Transcribe each line of the material as it is, and drop any picture.

**DATASET SECTION**
------------------------------
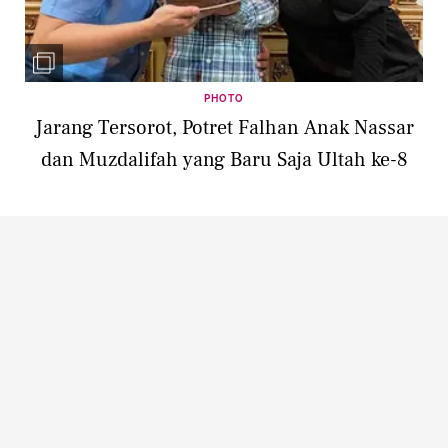
PHOTO
Jarang Tersorot, Potret Falhan Anak Nassar
dan Muzdalifah yang Baru Saja Ultah ke-8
------------------------------
**ANSWER TO THIS TASK**
PHOTO
Jarang Tersorot, Potret Falhan Anak Nassar
dan Muzdalifah yang Baru Saja Ultah ke-8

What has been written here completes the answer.